Quantities are returned as :class:`fractions.Fraction` objects, or ``str`` for non-numeric quantities (e.g. dozen).

.. code:: python

    >>> parsed = parse_ingredient("1/3 cup oil", quantity_fractions=True)
    >>> parsed.amount.quantity
    Fraction(1, 3)


.. note::

    Conversion of quantities to float or int is left to the end users of this library.

Tokens with the QTY label that are numbers represented in textual form e.g. "one", "two" are replaced with numeric forms.
The replacements are predefined in the ``STRING_NUMBERS`` constant.
For performance reasons, the regular expressions used to substitute the text with the number are pre-compiled and provided in the ``STRING_NUMBERS_REGEXES`` constant, which is a dictionary where the value is a tuple of (pre-compiled regular expression, substitute value).

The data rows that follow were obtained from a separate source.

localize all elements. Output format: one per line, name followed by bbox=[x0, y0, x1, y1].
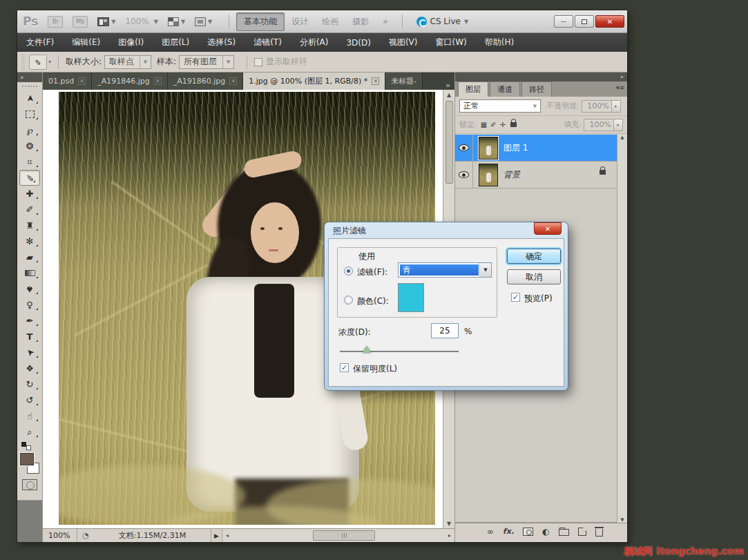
link-layers-icon[interactable]: ∞ bbox=[487, 528, 494, 536]
cs-live-button[interactable]: CS Live ▼ bbox=[416, 17, 468, 27]
scroll-down-icon[interactable]: ▼ bbox=[620, 517, 624, 523]
lock-pixels-icon[interactable]: ✐ bbox=[490, 121, 496, 128]
rectangular-marquee-tool[interactable] bbox=[17, 106, 42, 122]
history-brush-tool[interactable]: ✻ bbox=[17, 233, 42, 249]
eyedropper-tool-preset[interactable]: ✎ bbox=[29, 55, 47, 70]
workspace-essentials[interactable]: 基本功能 bbox=[236, 12, 285, 31]
scroll-up-icon[interactable]: ▲ bbox=[443, 90, 454, 99]
color-swatch[interactable] bbox=[398, 283, 424, 312]
menu-filter[interactable]: 滤镜(T) bbox=[244, 37, 291, 48]
lock-all-icon[interactable] bbox=[510, 122, 517, 127]
layer-row-background[interactable]: 背景 bbox=[455, 162, 617, 189]
blur-tool[interactable]: ♠ bbox=[17, 281, 42, 297]
default-colors-icon[interactable] bbox=[21, 442, 31, 450]
fill-field[interactable]: 100% bbox=[584, 119, 614, 131]
vertical-scroll-thumb[interactable] bbox=[445, 101, 453, 184]
lasso-tool[interactable]: ℘ bbox=[17, 122, 42, 138]
menu-image[interactable]: 图像(I) bbox=[109, 37, 153, 48]
filter-dropdown[interactable]: 青 ▼ bbox=[398, 262, 492, 278]
adjustment-layer-icon[interactable]: ◐ bbox=[542, 528, 549, 536]
workspace-photography[interactable]: 摄影 bbox=[345, 13, 376, 30]
move-tool[interactable]: ➤ bbox=[17, 90, 42, 106]
workspace-design[interactable]: 设计 bbox=[285, 13, 315, 30]
tool-preset-caret[interactable]: ▾ bbox=[48, 59, 51, 65]
show-sampling-ring-checkbox[interactable] bbox=[254, 58, 262, 66]
pen-tool[interactable]: ✒ bbox=[17, 313, 42, 329]
clone-stamp-tool[interactable]: ♜ bbox=[17, 218, 42, 233]
zoom-tool[interactable]: ⌕ bbox=[17, 424, 42, 440]
add-mask-icon[interactable] bbox=[523, 528, 533, 536]
gradient-tool[interactable] bbox=[17, 265, 42, 281]
restore-button[interactable] bbox=[575, 15, 594, 28]
close-tab-icon[interactable]: × bbox=[154, 77, 162, 85]
sample-layers-dropdown[interactable]: 所有图层 ▼ bbox=[179, 55, 234, 69]
scroll-track[interactable] bbox=[232, 529, 445, 542]
path-selection-tool[interactable]: ➤ bbox=[17, 345, 42, 360]
dodge-tool[interactable]: ♀ bbox=[17, 297, 42, 313]
3d-orbit-tool[interactable]: ↺ bbox=[17, 392, 42, 408]
delete-layer-icon[interactable] bbox=[595, 529, 603, 537]
sample-size-dropdown[interactable]: 取样点 ▼ bbox=[104, 55, 151, 69]
menu-layer[interactable]: 图层(L) bbox=[153, 37, 198, 48]
tab-layers[interactable]: 图层 bbox=[458, 81, 488, 97]
tab-overflow-button[interactable]: » bbox=[441, 81, 454, 90]
3d-rotate-tool[interactable]: ↻ bbox=[17, 376, 42, 392]
scroll-down-icon[interactable]: ▼ bbox=[443, 519, 454, 528]
close-button[interactable]: ✕ bbox=[595, 15, 624, 28]
menu-view[interactable]: 视图(V) bbox=[380, 37, 427, 48]
layer-row-layer1[interactable]: 图层 1 bbox=[455, 135, 617, 162]
screen-mode-button[interactable]: ▼ bbox=[195, 17, 212, 26]
eraser-tool[interactable]: ▰ bbox=[17, 249, 42, 265]
spot-healing-brush-tool[interactable]: ✚ bbox=[17, 186, 42, 202]
layer-thumbnail[interactable] bbox=[479, 137, 498, 160]
panel-collapse-button[interactable]: » bbox=[455, 73, 627, 81]
lock-transparency-icon[interactable]: ▦ bbox=[481, 121, 487, 128]
blend-mode-dropdown[interactable]: 正常 ▼ bbox=[459, 99, 541, 113]
fill-spinner[interactable]: ▸ bbox=[614, 119, 623, 131]
quick-selection-tool[interactable]: ❂ bbox=[17, 138, 42, 154]
scroll-left-icon[interactable]: ◂ bbox=[222, 531, 232, 541]
workspace-painting[interactable]: 绘画 bbox=[315, 13, 345, 30]
doc-tab-1jpg-active[interactable]: 1.jpg @ 100% (图层 1, RGB/8) * × bbox=[243, 73, 385, 90]
quick-mask-button[interactable] bbox=[22, 479, 37, 490]
menu-file[interactable]: 文件(F) bbox=[17, 37, 63, 48]
layer-thumbnail[interactable] bbox=[479, 164, 498, 186]
horizontal-scrollbar[interactable]: ◂ ▸ bbox=[222, 529, 454, 542]
view-extras-button[interactable]: ▼ bbox=[97, 17, 115, 26]
new-layer-icon[interactable] bbox=[578, 528, 586, 536]
layers-scrollbar[interactable]: ▲ ▼ bbox=[617, 135, 627, 523]
chevron-down-icon[interactable]: ▼ bbox=[479, 263, 491, 277]
status-zoom-field[interactable]: 100% bbox=[43, 529, 77, 542]
menu-analysis[interactable]: 分析(A) bbox=[291, 37, 338, 48]
close-tab-icon[interactable]: × bbox=[229, 77, 237, 85]
panel-menu-icon[interactable]: ▾≡ bbox=[616, 84, 624, 91]
new-group-icon[interactable] bbox=[559, 529, 569, 536]
doc-tab-a191860[interactable]: _A191860.jpg × bbox=[168, 73, 244, 90]
density-slider-thumb[interactable] bbox=[363, 346, 371, 353]
menu-help[interactable]: 帮助(H) bbox=[476, 37, 523, 48]
zoom-level-dropdown[interactable]: 100% ▼ bbox=[125, 17, 157, 26]
bridge-button[interactable]: Br bbox=[48, 16, 63, 28]
horizontal-scroll-thumb[interactable] bbox=[313, 530, 375, 541]
menu-select[interactable]: 选择(S) bbox=[198, 37, 244, 48]
cancel-button[interactable]: 取消 bbox=[507, 269, 561, 284]
menu-edit[interactable]: 编辑(E) bbox=[63, 37, 109, 48]
close-tab-icon[interactable]: × bbox=[78, 77, 86, 85]
custom-shape-tool[interactable]: ❖ bbox=[17, 360, 42, 376]
crop-tool[interactable]: ⌗ bbox=[17, 154, 42, 170]
toolbox-grip[interactable] bbox=[21, 84, 38, 89]
layer-name[interactable]: 图层 1 bbox=[504, 142, 528, 154]
hand-tool[interactable]: ☝ bbox=[17, 408, 42, 424]
arrange-documents-button[interactable]: ▼ bbox=[168, 17, 185, 26]
filter-radio[interactable] bbox=[344, 267, 353, 276]
foreground-color-swatch[interactable] bbox=[20, 453, 34, 465]
dialog-close-button[interactable]: ✕ bbox=[534, 222, 562, 235]
scroll-up-icon[interactable]: ▲ bbox=[620, 135, 624, 140]
preview-checkbox[interactable]: ✓ bbox=[511, 293, 520, 302]
layer-name[interactable]: 背景 bbox=[504, 169, 520, 181]
preserve-luminosity-checkbox[interactable]: ✓ bbox=[340, 363, 349, 372]
ok-button[interactable]: 确定 bbox=[507, 249, 561, 264]
layer-style-icon[interactable]: fx. bbox=[503, 528, 514, 535]
eyedropper-tool[interactable]: ✎ bbox=[19, 170, 40, 186]
workspace-overflow[interactable]: » bbox=[376, 14, 394, 29]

.. literalinclude:: ../../../ingredient_parser/en/_constants.py
    :lines: 183-215

Implicit quantities
+++++++++++++++++++

In some sentences, the quantity of the unit is not explicitly stated but is implied by the units in the sentence.
For example in the sentence **15 oz can black beans**, there is implicitly 1 can of beans (that contains 15 oz).
Another example commonly seen pattern is **Rosemary sprig (optional)**, where there is an implicit quantity of 1 due to "sprig" being singular.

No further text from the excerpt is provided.